⟨

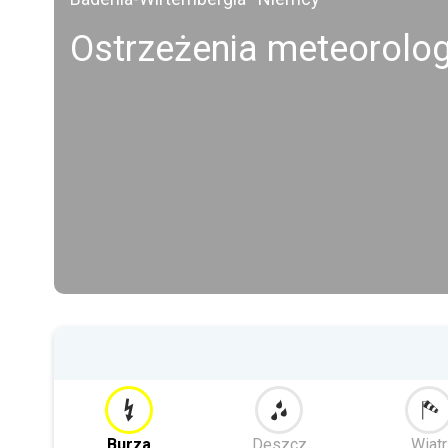
Ostrzeżenia meteorolo
Burza
Deszcz
Wiatr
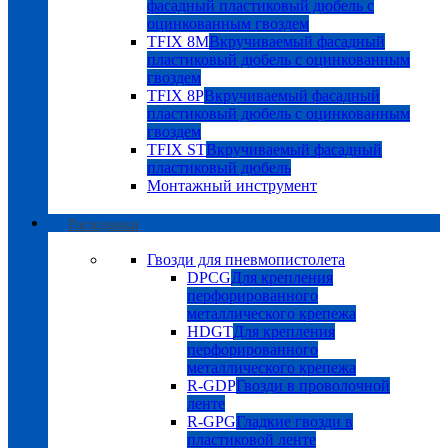
фасадный пластиковый дюбель с
оцинкованным гвоздем
TFIX 8M
Вкручиваемый фасадный
пластиковый дюбель с оцинкованным
гвоздем
TFIX 8P
Вкручиваемый фасадный
пластиковый дюбель с оцинкованным
гвоздем
TFIX ST
Вкручиваемый фасадный
пластиковый дюбель
Монтажный инструмент
Расходники
Гвозди для пневмопистолета
DPCG
Для крепления
перфорированного
металлического крепежа
HDGT
Для крепления
перфорированного
металлического крепежа
R-GDP
Гвозди в проволочной
ленте
R-GPG
Гладкие гвозди в
пластиковой ленте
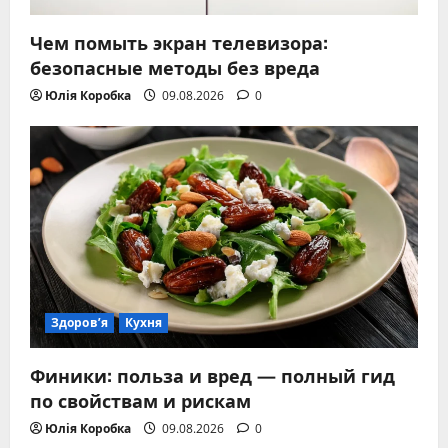
Чем помыть экран телевизора:
безопасные методы без вреда
Юлія Коробка
09.08.2026
0
Здоров’я
Кухня
Финики: польза и вред — полный гид
по свойствам и рискам
Юлія Коробка
09.08.2026
0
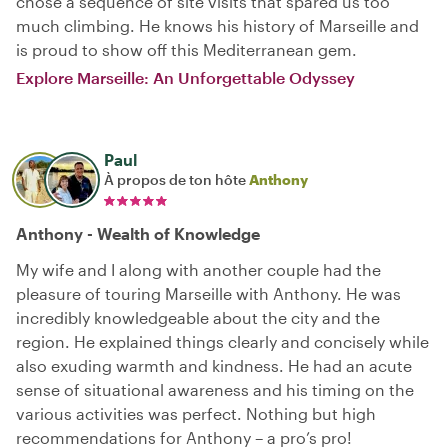
chose a sequence of site visits that spared us too
much climbing. He knows his history of Marseille and
is proud to show off this Mediterranean gem.
Explore Marseille: An Unforgettable Odyssey
Paul
À propos de ton hôte
Anthony
Anthony - Wealth of Knowledge
My wife and I along with another couple had the
pleasure of touring Marseille with Anthony. He was
incredibly knowledgeable about the city and the
region. He explained things clearly and concisely while
also exuding warmth and kindness. He had an acute
sense of situational awareness and his timing on the
various activities was perfect. Nothing but high
recommendations for Anthony – a pro’s pro!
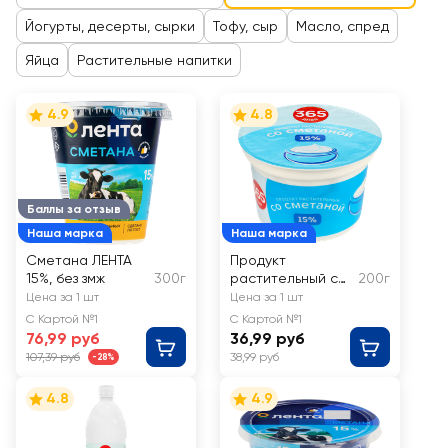
Йогурты, десерты, сырки
Тофу, сыр
Масло, спред
Яйца
Растительные напитки
4.9
4.8
Баллы за отзыв
Наша марка
Наша марка
Сметана ЛЕНТА
Продукт
15%, без змж
300г
растительный со
200г
сметаной 365
Цена за 1 шт
Цена за 1 шт
ДНЕЙ 15%, с змж
С Картой №1
С Картой №1
76,99 руб
36,99 руб
107,39 руб
38,99 руб
-28%
4.8
4.9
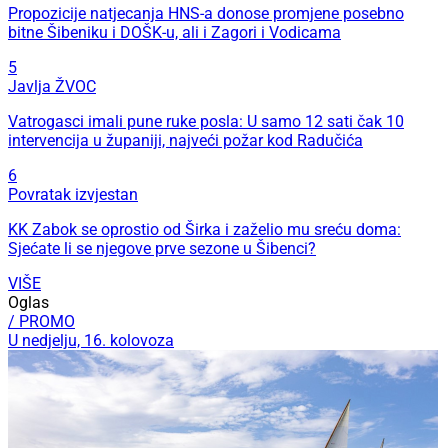
Propozicije natjecanja HNS-a donose promjene posebno
bitne Šibeniku i DOŠK-u, ali i Zagori i Vodicama
5
Javlja ŽVOC
Vatrogasci imali pune ruke posla: U samo 12 sati čak 10
intervencija u županiji, najveći požar kod Radučića
6
Povratak izvjestan
KK Zabok se oprostio od Širka i zaželio mu sreću doma:
Sjećate li se njegove prve sezone u Šibenci?
VIŠE
Oglas
/ PROMO
U nedjelju, 16. kolovoza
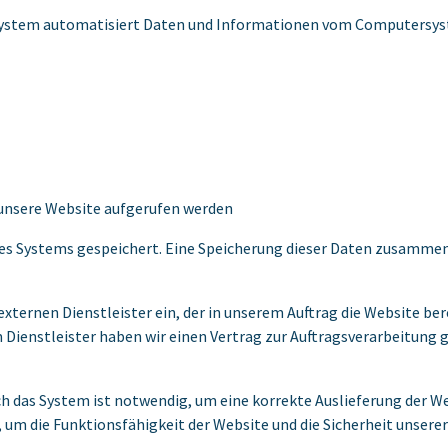
r System automatisiert Daten und Informationen vom Computersy
 unsere Website aufgerufen werden
eres Systems gespeichert. Eine Speicherung dieser Daten zusam
externen Dienstleister ein, der in unserem Auftrag die Website ber
 Dienstleister haben wir einen Vertrag zur Auftragsverarbeitung 
h das System ist notwendig, um eine korrekte Auslieferung der W
t, um die Funktionsfähigkeit der Website und die Sicherheit unse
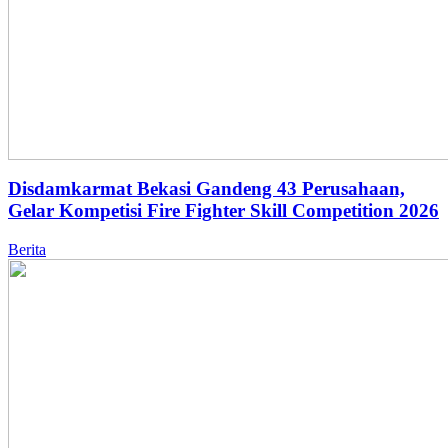
Disdamkarmat Bekasi Gandeng 43 Perusahaan,
Gelar Kompetisi Fire Fighter Skill Competition 2026
Berita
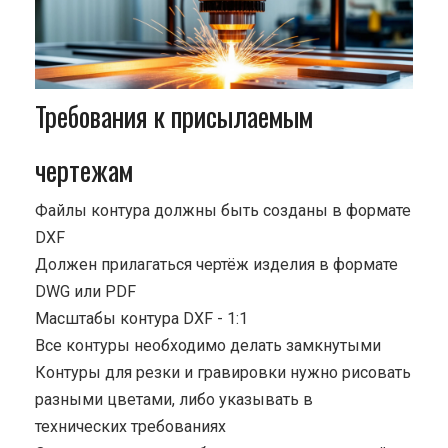
Требования к присылаемым
чертежам
Файлы контура должны быть созданы в формате
DXF
Должен прилагаться чертёж изделия в формате
DWG или PDF
Масштабы контура DXF - 1:1
Все контуры необходимо делать замкнутыми
Контуры для резки и гравировки нужно рисовать
разными цветами, либо указывать в
технических требованиях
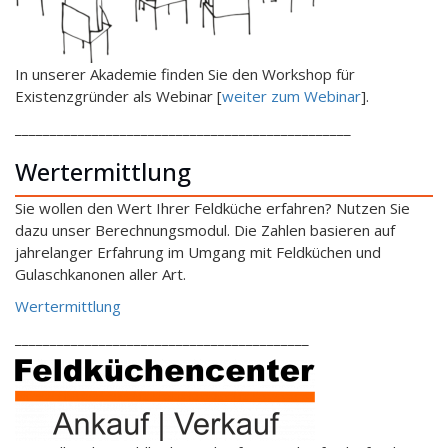
In unserer Akademie finden Sie den Workshop für
Existenzgründer als Webinar [
weiter zum Webinar
].
________________________________________________
Wertermittlung
Sie wollen den Wert Ihrer Feldküche erfahren? Nutzen Sie
dazu unser Berechnungsmodul. Die Zahlen basieren auf
jahrelanger Erfahrung im Umgang mit Feldküchen und
Gulaschkanonen aller Art.
Wertermittlung
__________________________________________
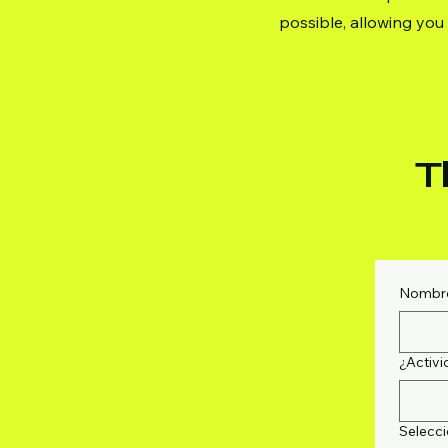
possible, allowing you 
T
Nombre
¿Activi
Selecci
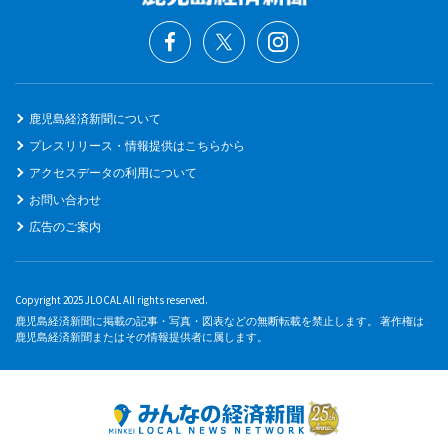
鹿児島経済新聞について
プレスリリース・情報提供はこちらから
アクセスデータの利用について
お問い合わせ
広告のご案内
Copyright 2025 JLOCAL All rights reserved.
鹿児島経済新聞に掲載の記事・写真・図表などの無断転載を禁止します。 著作権は
鹿児島経済新聞またはその情報提供者に属します。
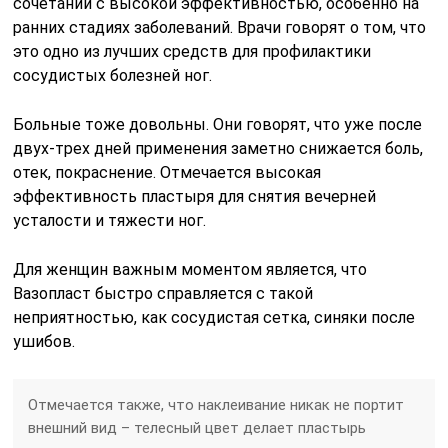
сочетании с высокой эффективностью, особенно на
ранних стадиях заболеваний. Врачи говорят о том, что
это одно из лучших средств для профилактики
сосудистых болезней ног.
Больные тоже довольны. Они говорят, что уже после
двух-трех дней применения заметно снижается боль,
отек, покраснение. Отмечается высокая
эффективность пластыря для снятия вечерней
усталости и тяжести ног.
Для женщин важным моментом является, что
Вазопласт быстро справляется с такой
неприятностью, как сосудистая сетка, синяки после
ушибов.
Отмечается также, что наклеивание никак не портит
внешний вид – телесный цвет делает пластырь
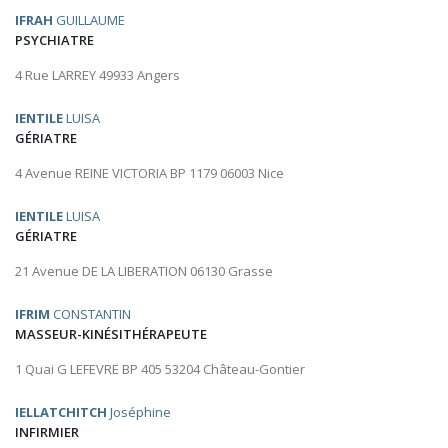
IFRAH
GUILLAUME
PSYCHIATRE
4 Rue LARREY 49933 Angers
IENTILE
LUISA
GÉRIATRE
4 Avenue REINE VICTORIA BP 1179 06003 Nice
IENTILE
LUISA
GÉRIATRE
21 Avenue DE LA LIBERATION 06130 Grasse
IFRIM
CONSTANTIN
MASSEUR-KINÉSITHÉRAPEUTE
1 Quai G LEFEVRE BP 405 53204 Château-Gontier
IELLATCHITCH
Joséphine
INFIRMIER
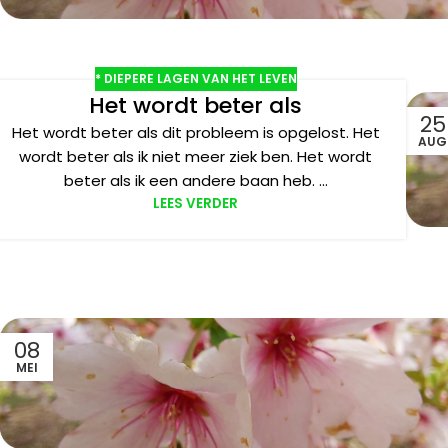
* DIEPERE LAGEN VAN HET LEVEN
Het wordt beter als
25
Het wordt beter als dit probleem is opgelost. Het
AUG
wordt beter als ik niet meer ziek ben. Het wordt
beter als ik een andere baan heb. ...
LEES VERDER
08
MEI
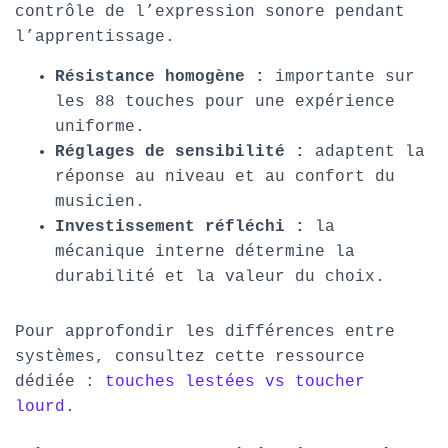
contrôle de l’expression sonore pendant
l’apprentissage.
Résistance homogène :
importante sur
les 88 touches pour une expérience
uniforme.
Réglages de sensibilité :
adaptent la
réponse au niveau et au confort du
musicien.
Investissement réfléchi :
la
mécanique interne détermine la
durabilité et la valeur du choix.
Pour approfondir les différences entre
systèmes, consultez cette ressource
dédiée :
touches lestées vs toucher
lourd
.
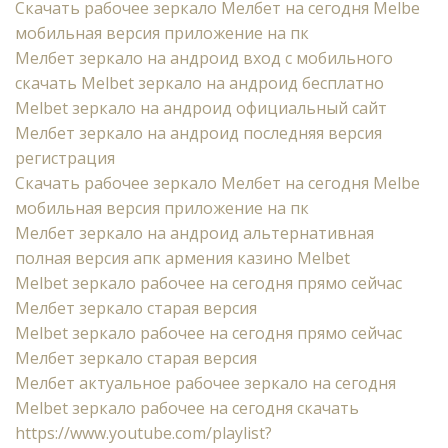
Скачать рабочее зеркало Мелбет на сегодня Melbe
мобильная версия приложение на пк
Мелбет зеркало на андроид вход с мобильного
скачать Melbet зеркало на андроид бесплатно
Melbet зеркало на андроид официальный сайт
Мелбет зеркало на андроид последняя версия
регистрация
Скачать рабочее зеркало Мелбет на сегодня Melbe
мобильная версия приложение на пк
Мелбет зеркало на андроид альтернативная
полная версия апк армения казино Melbet
Melbet зеркало рабочее на сегодня прямо сейчас
Мелбет зеркало старая версия
Melbet зеркало рабочее на сегодня прямо сейчас
Мелбет зеркало старая версия
Мелбет актуальное рабочее зеркало на сегодня
Melbet зеркало рабочее на сегодня скачать
https://www.youtube.com/playlist?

⟩

• [What you should do]: Could you retype all the entries exactly, skipping the pictures?

• [Task response]:
Ostrzeżenia meteorolo
Burza
Deszcz
Wiatr
фасадный пластиковый дюбель с
оцинкованным гвоздем
TFIX 8M
Вкручиваемый фасадный
пластиковый дюбель с оцинкованным
гвоздем
TFIX 8P
Вкручиваемый фасадный
пластиковый дюбель с оцинкованным
гвоздем
TFIX ST
Вкручиваемый фасадный
пластиковый дюбель
Монтажный инструмент
Расходники
Гвозди для пневмопистолета
DPCG
Для крепления
перфорированного
металлического крепежа
HDGT
Для крепления
перфорированного
металлического крепежа
R-GDP
Гвозди в проволочной
ленте
R-GPG
Гладкие гвозди в
пластиковой ленте
Чем помыть экран телевизора:
безопасные методы без вреда
Юлія Коробка
09.08.2026
0
Здоров’я
Кухня
Финики: польза и вред — полный гид
по свойствам и рискам
Юлія Коробка
09.08.2026
0
chose a sequence of site visits that spared us too
much climbing. He knows his history of Marseille and
is proud to show off this Mediterranean gem.
Explore Marseille: An Unforgettable Odyssey
Paul
À propos de ton hôte
Anthony
Anthony - Wealth of Knowledge
My wife and I along with another couple had the
pleasure of touring Marseille with Anthony. He was
incredibly knowledgeable about the city and the
region. He explained things clearly and concisely while
also exuding warmth and kindness. He had an acute
sense of situational awareness and his timing on the
various activities was perfect. Nothing but high
recommendations for Anthony – a pro’s pro!
Йогурты, десерты, сырки
Тофу, сыр
Масло, спред
Яйца
Растительные напитки
4.9
4.8
Баллы за отзыв
Наша марка
Наша марка
Сметана ЛЕНТА
Продукт
15%, без змж
300г
растительный со
200г
сметаной 365
Цена за 1 шт
Цена за 1 шт
ДНЕЙ 15%, с змж
С Картой №1
С Картой №1
76,99 руб
36,99 руб
107,39 руб
38,99 руб
-28%
4.8
4.9
Propozicije natjecanja HNS-a donose promjene posebno
bitne Šibeniku i DOŠK-u, ali i Zagori i Vodicama
5
Javlja ŽVOC
Vatrogasci imali pune ruke posla: U samo 12 sati čak 10
intervencija u županiji, najveći požar kod Radučića
6
Povratak izvjestan
KK Zabok se oprostio od Širka i zaželio mu sreću doma:
Sjećate li se njegove prve sezone u Šibenci?
VIŠE
Oglas
/ PROMO
U nedjelju, 16. kolovoza
r System automatisiert Daten und Informationen vom Computersy
 unsere Website aufgerufen werden
eres Systems gespeichert. Eine Speicherung dieser Daten zusam
externen Dienstleister ein, der in unserem Auftrag die Website ber
 Dienstleister haben wir einen Vertrag zur Auftragsverarbeitung 
h das System ist notwendig, um eine korrekte Auslieferung der W
t, um die Funktionsfähigkeit der Website und die Sicherheit unse
Disdamkarmat Bekasi Gandeng 43 Perusahaan,
Gelar Kompetisi Fire Fighter Skill Competition 2026
Berita
Требования к присылаемым
чертежам
Файлы контура должны быть созданы в формате
DXF
Должен прилагаться чертёж изделия в формате
DWG или PDF
Масштабы контура DXF - 1:1
Все контуры необходимо делать замкнутыми
Контуры для резки и гравировки нужно рисовать
разными цветами, либо указывать в
технических требованиях
In unserer Akademie finden Sie den Workshop für
Existenzgründer als Webinar [
weiter zum Webinar
].
________________________________________________
Wertermittlung
Sie wollen den Wert Ihrer Feldküche erfahren? Nutzen Sie
dazu unser Berechnungsmodul. Die Zahlen basieren auf
jahrelanger Erfahrung im Umgang mit Feldküchen und
Gulaschkanonen aller Art.
Wertermittlung
__________________________________________
possible, allowing you 
T
Nombre
¿Activi
Selecci
鹿児島経済新聞について
プレスリリース・情報提供はこちらから
アクセスデータの利用について
お問い合わせ
広告のご案内
Copyright 2025 JLOCAL All rights reserved.
鹿児島経済新聞に掲載の記事・写真・図表などの無断転載を禁止します。 著作権は
鹿児島経済新聞またはその情報提供者に属します。
сочетании с высокой эффективностью, особенно на
ранних стадиях заболеваний. Врачи говорят о том, что
это одно из лучших средств для профилактики
сосудистых болезней ног.
Больные тоже довольны. Они говорят, что уже после
двух-трех дней применения заметно снижается боль,
отек, покраснение. Отмечается высокая
эффективность пластыря для снятия вечерней
усталости и тяжести ног.
Для женщин важным моментом является, что
Вазопласт быстро справляется с такой
неприятностью, как сосудистая сетка, синяки после
ушибов.
Отмечается также, что наклеивание никак не портит
внешний вид – телесный цвет делает пластырь
IFRAH
GUILLAUME
PSYCHIATRE
4 Rue LARREY 49933 Angers
IENTILE
LUISA
GÉRIATRE
4 Avenue REINE VICTORIA BP 1179 06003 Nice
IENTILE
LUISA
GÉRIATRE
21 Avenue DE LA LIBERATION 06130 Grasse
IFRIM
CONSTANTIN
MASSEUR-KINÉSITHÉRAPEUTE
1 Quai G LEFEVRE BP 405 53204 Château-Gontier
IELLATCHITCH
Joséphine
INFIRMIER
* DIEPERE LAGEN VAN HET LEVEN
Het wordt beter als
25
Het wordt beter als dit probleem is opgelost. Het
AUG
wordt beter als ik niet meer ziek ben. Het wordt
beter als ik een andere baan heb. ...
LEES VERDER
08
MEI
contrôle de l’expression sonore pendant
l’apprentissage.
Résistance homogène :
importante sur
les 88 touches pour une expérience
uniforme.
Réglages de sensibilité :
adaptent la
réponse au niveau et au confort du
musicien.
Investissement réfléchi :
la
mécanique interne détermine la
durabilité et la valeur du choix.
Pour approfondir les différences entre
systèmes, consultez cette ressource
dédiée :
touches lestées vs toucher
lourd
.
Скачать рабочее зеркало Мелбет на сегодня Melbe
мобильная версия приложение на пк
Мелбет зеркало на андроид вход с мобильного
скачать Melbet зеркало на андроид бесплатно
Melbet зеркало на андроид официальный сайт
Мелбет зеркало на андроид последняя версия
регистрация
Скачать рабочее зеркало Мелбет на сегодня Melbe
мобильная версия приложение на пк
Мелбет зеркало на андроид альтернативная
полная версия апк армения казино Melbet
Melbet зеркало рабочее на сегодня прямо сейчас
Мелбет зеркало старая версия
Melbet зеркало рабочее на сегодня прямо сейчас
Мелбет зеркало старая версия
Мелбет актуальное рабочее зеркало на сегодня
Melbet зеркало рабочее на сегодня скачать
https://www.youtube.com/playlist?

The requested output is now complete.